Червячки, конечно, царевичу не шибко понравились, да больно зверушка лепая была. Только он схотел согласием ответить, как бугор под ним ходуном заходил.
Оказалось, что не бугор это вовсе, а голова огромадная, трехглазая. Два глаза большие — во лбу, а третий — мелкий — на темечке. Разинула эта голова пасть саженую, зубастую. Да зубы-то все острые да складчатые, будто узор татарский. И зверушка лепая в пасти той вмиг счезла. Прямо со стрелой каленой.
Осерчал Иван так, что даже испугаться забыл. Как всадит другу стрелу каленую в голову страшенную. Чудом свой сапог сафьяновый не спортил. А зверюге трехглазой хоть бы что. Вдарилась стрела об ее шкуру костяную — аж погнулася ипритупилася.
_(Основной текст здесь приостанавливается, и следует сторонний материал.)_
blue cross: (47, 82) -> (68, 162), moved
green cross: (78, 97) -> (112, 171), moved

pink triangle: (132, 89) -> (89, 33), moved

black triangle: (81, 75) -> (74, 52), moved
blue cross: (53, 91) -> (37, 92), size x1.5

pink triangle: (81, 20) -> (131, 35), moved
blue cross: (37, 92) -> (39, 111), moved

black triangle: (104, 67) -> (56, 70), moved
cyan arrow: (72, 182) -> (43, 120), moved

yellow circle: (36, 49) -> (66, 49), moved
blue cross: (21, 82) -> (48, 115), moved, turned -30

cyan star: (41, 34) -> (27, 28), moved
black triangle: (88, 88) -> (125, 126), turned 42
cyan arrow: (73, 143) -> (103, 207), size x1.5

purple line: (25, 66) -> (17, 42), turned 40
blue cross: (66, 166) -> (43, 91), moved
Тут зверюга во всю длину свою трехаршинную из болотины болотин вылезает. Стрелой гнутой бока костяные почесывает да приговаривает:
— Ох, и люб же ты мне, Иван, царев сын. Так люб, что и не знаю, то ли счас тебя съесть, то ли до гостей оставить, то ли потомство развесть сначала. А детки у нас с тобою будут маленькие, шустренькие. Будут без хвостиков попрыгивать, поскакивать да язычком в комариков постреливать. Зваться же будут лягвы да жабочки.
Понял тут Иван, что если возьмет эту гадину в суженые, то уж точно дурак будет. Стрела каленая у него одна осталася, самому надобна. Так он ухватил бочонок зеленки и зверюге прямо в пасть втункал. А пока та бочонок сглотнуть силилась, всю ей голову трехглазую пластырем скрячил. И бегом по болотине трясучей, не разбирая дорог. Да и чего их разбирать было, коли нет никаких дорог в болотинах?
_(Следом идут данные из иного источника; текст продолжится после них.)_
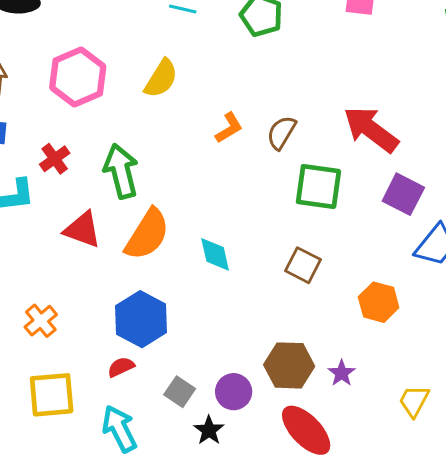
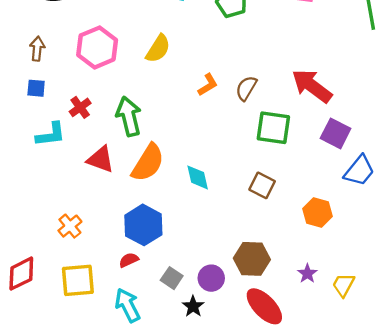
purple star: (342, 373) -> (307, 274), moved

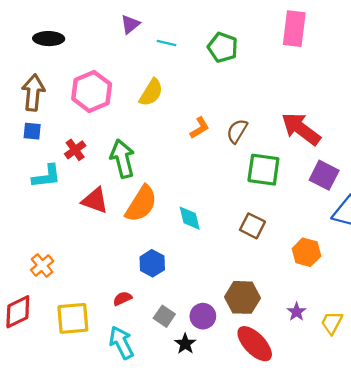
brown arrow: (37, 49) -> (33, 93), size x1.5
blue hexagon: (143, 225) -> (152, 263), moved, size x0.7
orange cross: (70, 226) -> (42, 265), moved

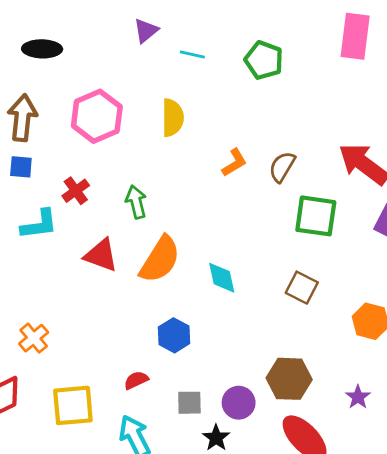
yellow semicircle: (151, 93) -> (173, 118), turned -32
green arrow: (122, 159) -> (136, 202), size x0.7
gray square: (164, 316) -> (189, 403), turned -35

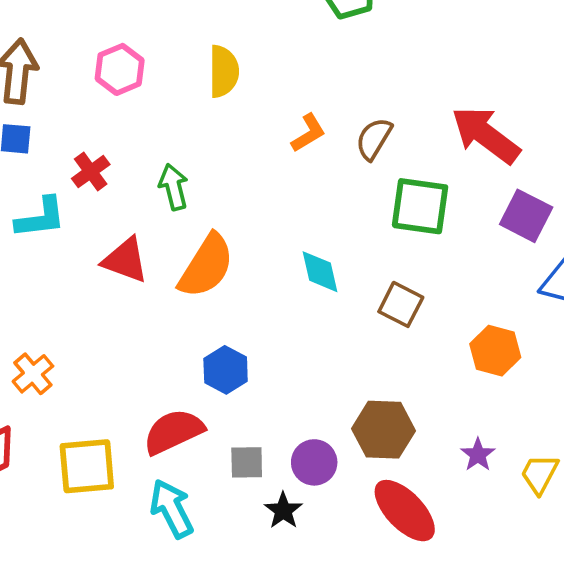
pink hexagon: (97, 116) -> (120, 69), size x0.7
cyan diamond: (222, 278) -> (320, 272), moved
red semicircle: (136, 380) -> (174, 432), size x1.8

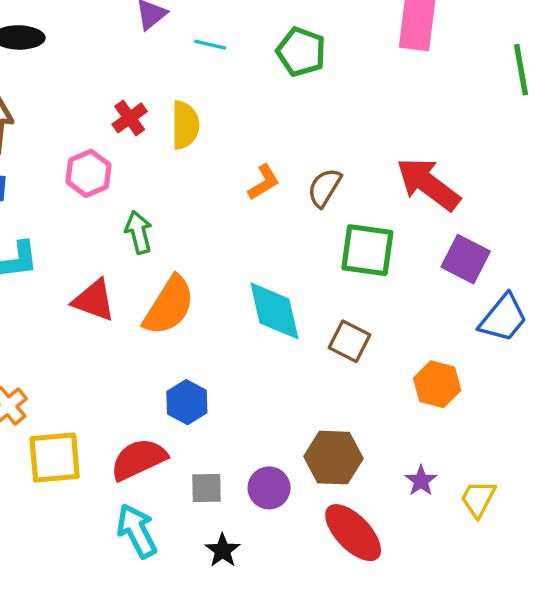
pink hexagon: (120, 69) -> (89, 173), moved
red cross: (91, 172) -> (130, 118), moved
cyan diamond: (320, 272) -> (274, 311), size x1.5
yellow square: (87, 466) -> (55, 458), moved
black star: (283, 511) -> (223, 550), moved

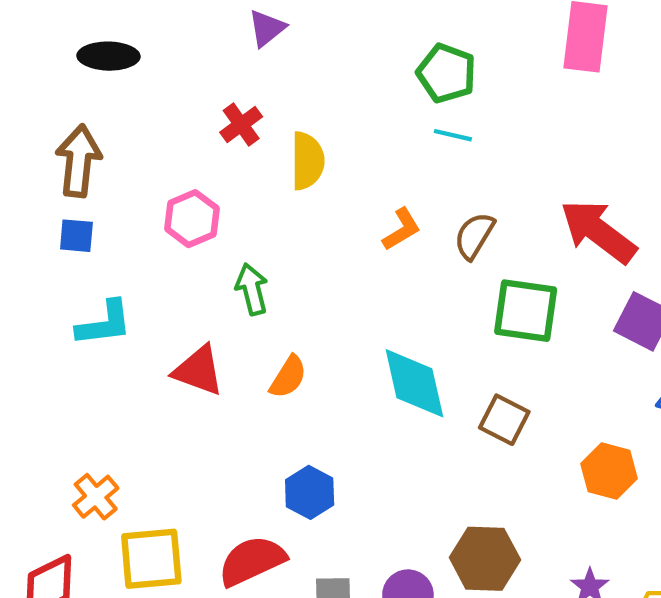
cyan line: (210, 45) -> (453, 135), moved
red cross: (130, 118) -> (241, 125), moved
orange semicircle: (169, 306) -> (288, 377), size x0.6

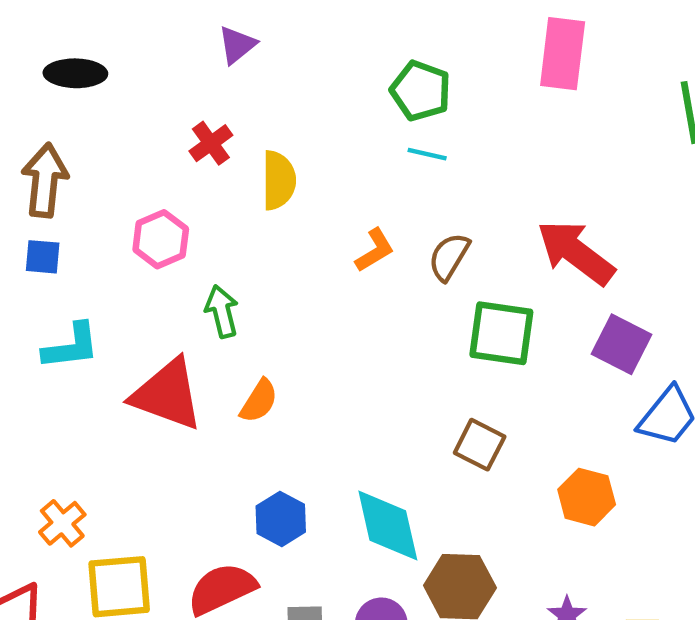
red triangle: (198, 370) -> (167, 394), size x1.4
cyan diamond: (414, 383) -> (388, 525), moved

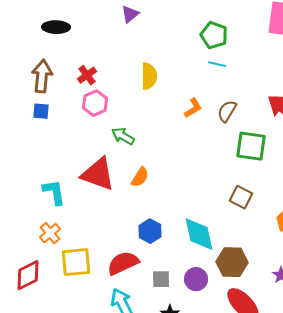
red cross: (211, 143) -> (87, 75), moved
green arrow: (222, 311) -> (123, 136), turned -45
cyan L-shape: (71, 346) -> (54, 192), moved, turned -92

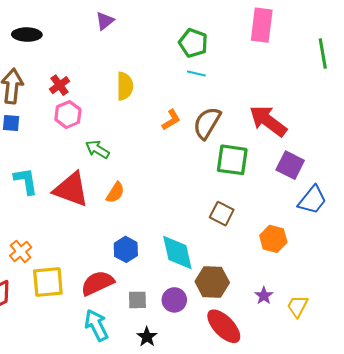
brown semicircle: (227, 111) -> (207, 123), size x1.4
cyan L-shape: (54, 192) -> (26, 181), moved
Бежал он так, спотыкаючись, пока не забежал незнамо куда. Незнамо где решил он в последний раз счастья спытать. Вынул из колчана узорчатого остатную стрелу каленую. Натянул тетиву тугую. Вздохнул глубоко. И выпустил стрелу из незнамо откуда еще далее. Да когда стрелял, оступился Иван. Взвилась стрела высоко. Над самыми плывунами превысокими да хвощами могутными. И пала вниз, прямо перед царевичем, и в воду ушла. Только пошли от нее по воде круги стоячие.
Пуще прежнего закручинился Иван, сидячи над теми кругами. Уже было и сам в те круги скакнуть собрался, но выплывает тут к нему ящерка земноводная. Не особенно лепая, совсем не огромадная, серенькая, невзрачненькая. Остренькой мордашкой Ивану в сапог сафьяновый тычется, стрелу каленую протягивает и хвостом жалобно так пошевеливает. Пожалел дурак бедняжку, да и стрел у него больше не было. Стали они из незнамо откуда выбираться. Долго продирались они середь плывунов необъятных да хвощей неохватных по болотине трясучей. Ящерка серенькая часто останавливалась, чтобы отдышаться да похрумкать насекомин странных своими зубками вострыми.
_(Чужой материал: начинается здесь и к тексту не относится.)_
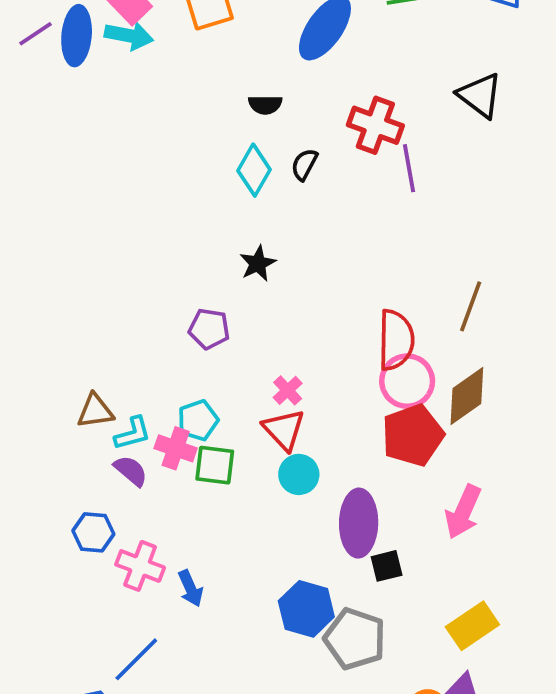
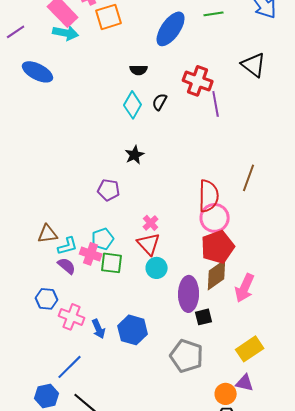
blue ellipse: (77, 36) -> (38, 72), moved, turned -68
brown diamond: (467, 396) -> (217, 275), moved
blue hexagon: (306, 609) -> (133, 330), moved

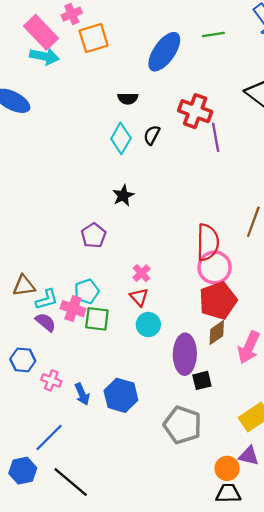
purple pentagon: (109, 190) -> (94, 235), turned 30
red triangle: (149, 244) -> (139, 297), size x0.7
brown diamond: (217, 275) -> (217, 333), size x0.7
pink cross: (72, 317) -> (51, 380), size x0.7

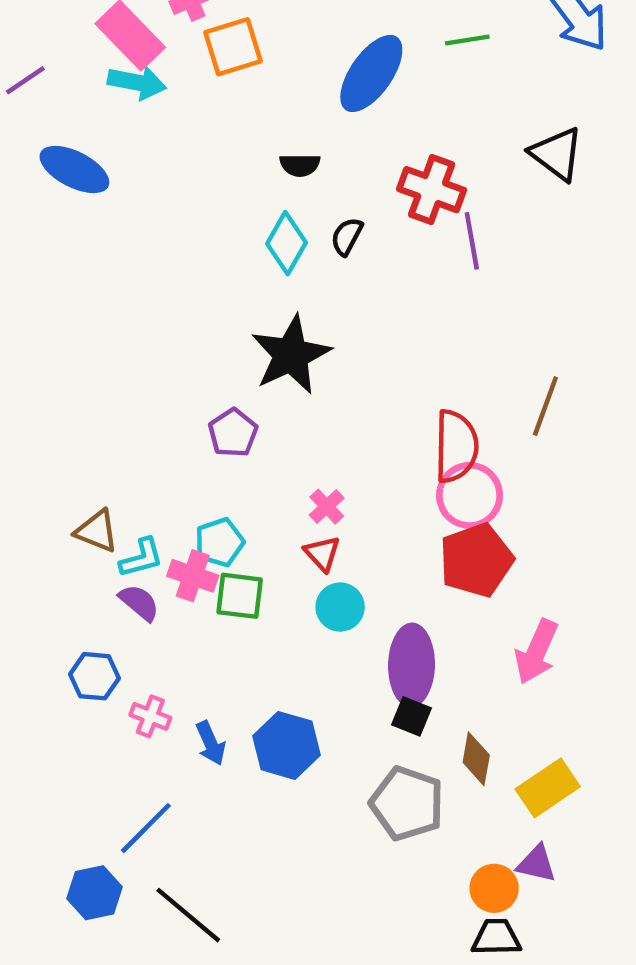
black star: (123, 196) -> (291, 355), size x1.8
brown triangle: (24, 286) -> (97, 531), turned 30
brown diamond: (217, 333) -> (476, 759), moved, turned -45
black square: (202, 380) -> (412, 716), moved, turned 36

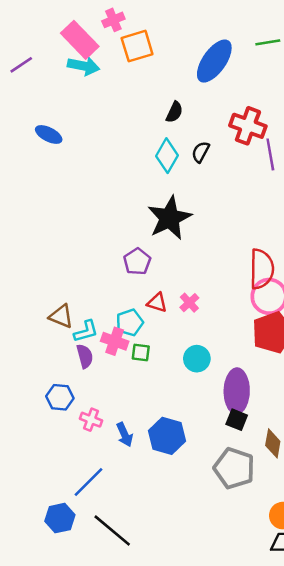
black semicircle: (300, 165) -> (174, 112), turned -65
blue ellipse: (74, 169) -> (49, 134), moved, size x0.7
red triangle: (322, 553) -> (157, 303), moved, turned -30
green square: (240, 596) -> (141, 352), size x0.7
purple semicircle: (139, 603) -> (85, 356), turned 35

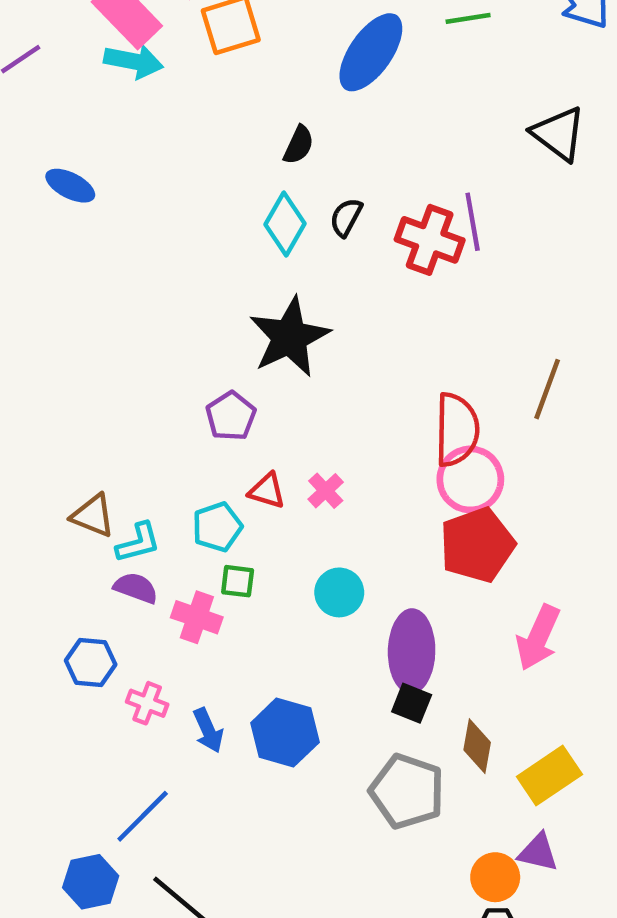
red cross: (248, 126) -> (430, 240), moved
pink cross: (115, 341) -> (197, 617), moved
purple semicircle: (85, 356) -> (136, 588), turned -55

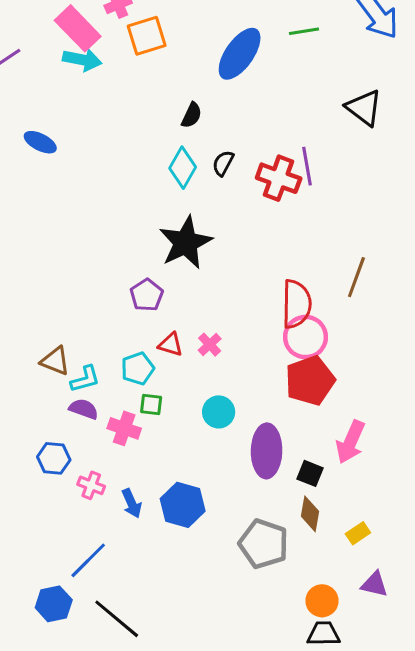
black square: (412, 703) -> (310, 473), moved
yellow rectangle: (549, 776) -> (358, 533), size x0.6
purple triangle: (538, 852) -> (374, 584), moved

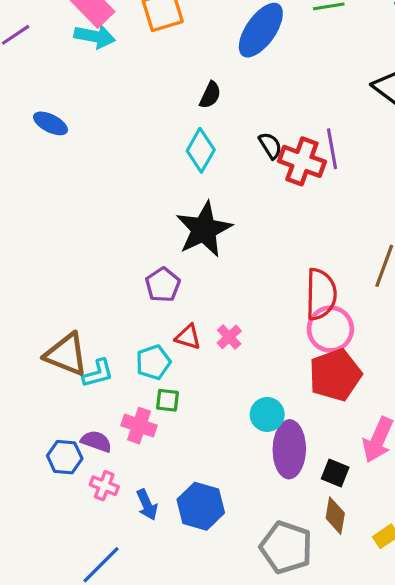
black semicircle: (223, 163) -> (270, 146), moved, turned 120
brown triangle: (55, 361) -> (66, 354), size x1.4
purple semicircle: (84, 409) -> (96, 441), moved
cyan circle: (219, 412) -> (267, 414), moved

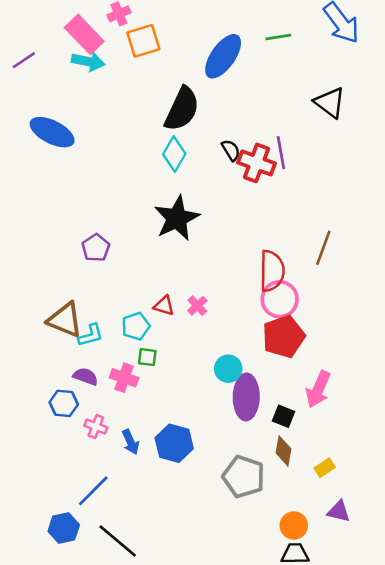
black semicircle: (210, 95) -> (182, 109), size x2.0
blue ellipse: (50, 123) -> (52, 132), size x1.6
purple pentagon: (163, 285) -> (96, 248), moved
purple semicircle: (96, 441) -> (86, 376), moved

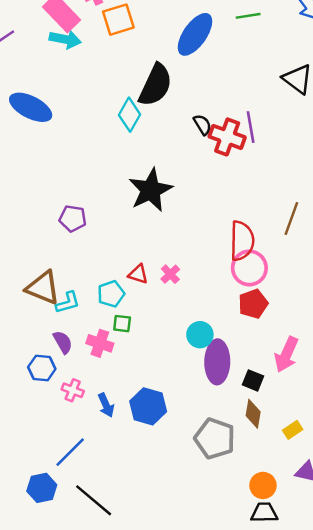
cyan diamond: (174, 154) -> (129, 115), moved
purple pentagon: (96, 248) -> (73, 219), turned -30
red pentagon: (283, 337) -> (253, 304), size x0.7
purple semicircle: (86, 376) -> (63, 342), turned 40

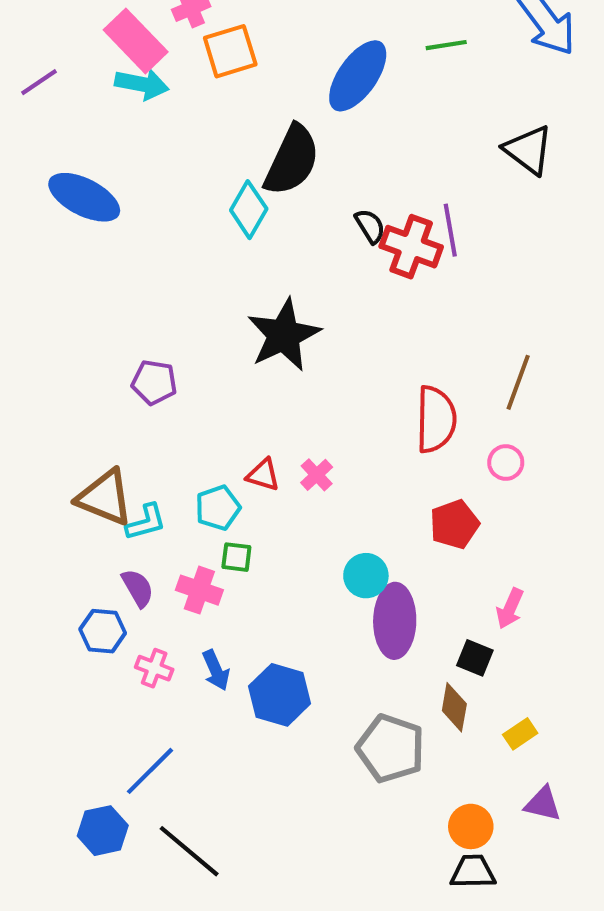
pink circle: (249, 268) -> (506, 463), moved, size x0.6
pink arrow: (286, 354) -> (510, 609), size x0.7
black square: (253, 380) -> (475, 658), moved
blue arrow: (106, 405) -> (216, 670), moved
Возвернулся Иван со своей суженой во дворец. Прочие невестки над его ящуркой земноводной, конечно, надсмехаются. Но она, хоть чуть поболе сапога сафьянового была, да и то если с хвостом мерить (а хвост у нее длиннее всего остального), себя да Ивана в обиду не дала. Одной невестке зубками вострыми в нос впилась, другой в ухо вцепилась. Стали Ивановы невестки и братья ее за версту обходить. Сам же царь на дуракову женушку не нарадовался. Она на царевом дачном огороде всех насекомин зловредных да слизняков поганых извела. Так что по осени выросла у царя репа большая-пребольшая. (Но это мы уже совсем в другую сказку случайно попали.)
Прошло время, и пошли у Ивана детки, один краше другого. Одни — чешуйчатые, зубастые, ростом поболее самого Змея Горыныча, другие — усатые, клыкастые. Потом у них внуки появились мохнатые, затем правнуки с деревьев слезли.
Но это — уже и не сказка, а очень даже правдивая история. Иван-то хоть и дурак был, да выбор правильный сделал. А может, и не было ни Ивана, ни царя. Была лишь ящурка земноводная восемь сороков миллионов лет назад. Называлась она «угольной ящерицей», потому что жила в лесах каменноугольных, где росли те самые плывуны да хвощи древовидные. Было их так много, что каменный уголь получился. И была эта «угольная ящерица» великой прародительницей всех тех, что и теперь по земле бегают да над землей летают. (Ну кроме тех хвостатых, безногих и бесхвостых, что от лепых и складчатозубых земноводных пошли.) Были ли в те далекие времена дураки, доподлинно не известно, но сейчас их точно хватает.
Под пологом гигантских трав, как в сказке, с «некрасивой лягушки» началась жизнь четвероногих, крылатых и двуруких.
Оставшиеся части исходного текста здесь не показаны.